What was proposed, and who pushed back
Bruce Berry proposed the plan in early 2025: a nonindustrial timber management plan, the state’s long-term harvest plan for smaller family forestland — available to owners of less than 2,500 acres. Unlike a standard timber harvest plan, an NTMP has no expiration date once approved.
The property rises from the river’s north bank near Jenner, hard against the Jenner Headlands Preserve. Opposition organized quickly around two things the hillside holds: the salmon-bearing watershed below it, and the village water supply inside it. Jenner Gulch feeds the 100,000-gallon tank that serves most of the town’s homes, and residents argued sediment and chemicals loosened by logging could reach it. Environmental groups pointed to the watershed’s imperiled salmon runs.

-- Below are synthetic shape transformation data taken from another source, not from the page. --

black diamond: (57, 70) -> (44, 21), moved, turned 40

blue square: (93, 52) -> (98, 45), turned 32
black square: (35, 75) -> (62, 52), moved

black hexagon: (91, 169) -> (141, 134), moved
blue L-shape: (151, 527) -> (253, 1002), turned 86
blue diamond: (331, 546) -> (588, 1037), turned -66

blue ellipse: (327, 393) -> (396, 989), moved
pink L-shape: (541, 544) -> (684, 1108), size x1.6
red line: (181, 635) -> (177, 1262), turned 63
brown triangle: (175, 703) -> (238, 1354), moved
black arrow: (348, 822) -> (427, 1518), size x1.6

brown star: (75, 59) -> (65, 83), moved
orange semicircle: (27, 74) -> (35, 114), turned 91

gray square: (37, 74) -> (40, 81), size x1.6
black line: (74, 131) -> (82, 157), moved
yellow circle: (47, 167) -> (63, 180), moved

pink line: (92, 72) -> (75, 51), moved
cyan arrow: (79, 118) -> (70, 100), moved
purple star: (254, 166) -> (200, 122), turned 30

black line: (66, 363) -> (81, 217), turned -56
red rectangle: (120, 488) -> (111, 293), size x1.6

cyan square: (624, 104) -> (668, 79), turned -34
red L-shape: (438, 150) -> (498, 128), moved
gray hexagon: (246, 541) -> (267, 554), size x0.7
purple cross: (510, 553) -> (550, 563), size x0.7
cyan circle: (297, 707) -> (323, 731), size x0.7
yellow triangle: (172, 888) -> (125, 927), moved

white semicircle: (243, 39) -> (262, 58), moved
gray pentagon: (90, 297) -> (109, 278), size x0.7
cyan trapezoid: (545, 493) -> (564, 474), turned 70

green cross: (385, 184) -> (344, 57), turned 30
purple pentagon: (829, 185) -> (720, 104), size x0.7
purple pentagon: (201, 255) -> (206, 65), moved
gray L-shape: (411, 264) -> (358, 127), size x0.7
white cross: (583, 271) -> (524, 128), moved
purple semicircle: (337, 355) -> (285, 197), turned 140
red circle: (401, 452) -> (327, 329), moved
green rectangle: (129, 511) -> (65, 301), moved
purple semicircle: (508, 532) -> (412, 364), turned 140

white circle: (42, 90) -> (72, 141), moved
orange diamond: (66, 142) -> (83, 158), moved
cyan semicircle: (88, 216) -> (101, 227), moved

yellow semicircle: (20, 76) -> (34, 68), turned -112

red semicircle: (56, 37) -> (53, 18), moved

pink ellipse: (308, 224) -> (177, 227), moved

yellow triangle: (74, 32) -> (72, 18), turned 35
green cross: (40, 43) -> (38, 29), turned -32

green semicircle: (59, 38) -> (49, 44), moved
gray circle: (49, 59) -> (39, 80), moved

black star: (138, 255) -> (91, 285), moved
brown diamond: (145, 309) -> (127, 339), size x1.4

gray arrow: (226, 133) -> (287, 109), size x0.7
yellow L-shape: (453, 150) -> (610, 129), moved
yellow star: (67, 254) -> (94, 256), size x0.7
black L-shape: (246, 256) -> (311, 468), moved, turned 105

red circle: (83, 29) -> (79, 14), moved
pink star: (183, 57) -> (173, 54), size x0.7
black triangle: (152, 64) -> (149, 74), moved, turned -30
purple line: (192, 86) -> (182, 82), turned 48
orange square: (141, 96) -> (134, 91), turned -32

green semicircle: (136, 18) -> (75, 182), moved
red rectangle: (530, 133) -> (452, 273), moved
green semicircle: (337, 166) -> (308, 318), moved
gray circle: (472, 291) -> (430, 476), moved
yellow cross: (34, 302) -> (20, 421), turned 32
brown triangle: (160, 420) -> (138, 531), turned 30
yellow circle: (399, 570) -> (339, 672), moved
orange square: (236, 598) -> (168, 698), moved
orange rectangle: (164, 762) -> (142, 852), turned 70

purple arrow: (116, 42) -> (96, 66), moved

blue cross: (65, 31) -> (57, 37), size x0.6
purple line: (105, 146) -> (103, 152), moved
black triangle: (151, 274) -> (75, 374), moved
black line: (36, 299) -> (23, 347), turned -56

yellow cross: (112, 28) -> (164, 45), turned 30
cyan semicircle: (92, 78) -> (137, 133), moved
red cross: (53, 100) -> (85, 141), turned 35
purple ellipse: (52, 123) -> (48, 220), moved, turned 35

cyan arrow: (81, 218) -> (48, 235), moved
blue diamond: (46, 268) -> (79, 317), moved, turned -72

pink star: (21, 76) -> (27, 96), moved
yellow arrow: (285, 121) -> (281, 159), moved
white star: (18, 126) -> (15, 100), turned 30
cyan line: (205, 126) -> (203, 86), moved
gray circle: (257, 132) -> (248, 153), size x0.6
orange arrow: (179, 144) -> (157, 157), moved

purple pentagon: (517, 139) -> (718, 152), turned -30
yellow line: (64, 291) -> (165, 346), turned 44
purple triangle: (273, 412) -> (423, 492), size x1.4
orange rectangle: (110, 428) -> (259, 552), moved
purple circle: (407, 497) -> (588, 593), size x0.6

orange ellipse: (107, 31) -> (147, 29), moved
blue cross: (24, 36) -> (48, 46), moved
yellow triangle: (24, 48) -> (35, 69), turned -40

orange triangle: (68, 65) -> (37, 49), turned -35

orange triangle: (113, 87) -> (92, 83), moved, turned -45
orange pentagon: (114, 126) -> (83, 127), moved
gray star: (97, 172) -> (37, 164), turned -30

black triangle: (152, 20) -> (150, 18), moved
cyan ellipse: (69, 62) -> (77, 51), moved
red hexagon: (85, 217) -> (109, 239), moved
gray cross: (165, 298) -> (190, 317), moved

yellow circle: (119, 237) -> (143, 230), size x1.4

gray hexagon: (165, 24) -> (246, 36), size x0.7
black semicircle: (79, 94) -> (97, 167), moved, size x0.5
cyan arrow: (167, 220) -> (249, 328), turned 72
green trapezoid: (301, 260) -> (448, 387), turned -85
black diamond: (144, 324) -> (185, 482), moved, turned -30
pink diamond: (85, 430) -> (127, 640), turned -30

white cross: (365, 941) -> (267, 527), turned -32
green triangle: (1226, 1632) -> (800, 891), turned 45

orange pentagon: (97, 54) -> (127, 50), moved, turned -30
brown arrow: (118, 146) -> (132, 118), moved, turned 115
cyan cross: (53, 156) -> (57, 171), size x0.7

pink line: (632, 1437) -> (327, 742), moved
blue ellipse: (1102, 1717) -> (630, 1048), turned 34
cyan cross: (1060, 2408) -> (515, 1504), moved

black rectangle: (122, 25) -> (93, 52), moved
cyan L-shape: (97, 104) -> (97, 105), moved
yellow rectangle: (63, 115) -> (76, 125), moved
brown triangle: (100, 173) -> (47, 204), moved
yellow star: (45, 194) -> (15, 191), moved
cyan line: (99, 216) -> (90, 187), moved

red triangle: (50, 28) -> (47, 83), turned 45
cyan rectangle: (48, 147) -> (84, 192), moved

The plan drew rounds of review from multiple state and regional agencies and a thick file of public comment letters before the family pulled it, in a notice dated June 6 that gave no reason. An approved NTMP would have let the family log under the plan indefinitely by filing notices of timber operations — no new environmental review each time.
Withdrawn is not protected
Anyone tempted to call this a win and move on should notice: nothing about the land changed. It is still private forestland, and its owner still holds every option he held two years ago — a revised harvest plan, a sale, or something else entirely. Berry told the Press Democrat in June he is evaluating the property’s present and future use.
That leaves the neighbors’ question standing. Land beside a preserve, above a village water supply, in a salmon watershed, is exactly the profile that conservation buyers look for — the 5,630-acre Jenner Headlands Preserve next door came together through that kind of deal — a $36 million purchase Sonoma Land Trust closed in 2009 with 10 public and private funding partners, from the county Open Space District to the Moore Foundation, before handing the preserve to The Wildlands Conservancy in 2013. No sale, new plan or conservation deal for the Berry property had been announced as of Saturday.
Why the lower river watches this one
The mouth of the Russian River is the most protected-feeling stretch of the whole watershed, and the least finished. Ownership there is a patchwork: state park, preserve, ranchland, family timber. Every parcel that changes intent changes the map — and the water underneath it. Jenner’s fight over one hillside was really a fight over whether the patchwork holds.
For now, it holds by default. The plan is withdrawn and the hillside is quiet. The question the withdrawal didn’t answer — what those 1,099 acres become — belongs to whatever the Berry family decides next.
FAQ
Can the Berry family log the land anyway?
Not without a new approved plan. Withdrawing the NTMP ended this review; nothing prevents the family from proposing a new harvest plan.
Why did the plan draw so much opposition?
Jenner Gulch supplies most of the village’s drinking water from a 100,000-gallon tank, and the surrounding watershed supports imperiled salmon runs. Residents and environmental groups argued logging risked both.
Is the land going to be sold or protected?
Unknown. No sale, new plan or conservation deal has been announced. The owner told the Press Democrat he is evaluating the property’s present and future use.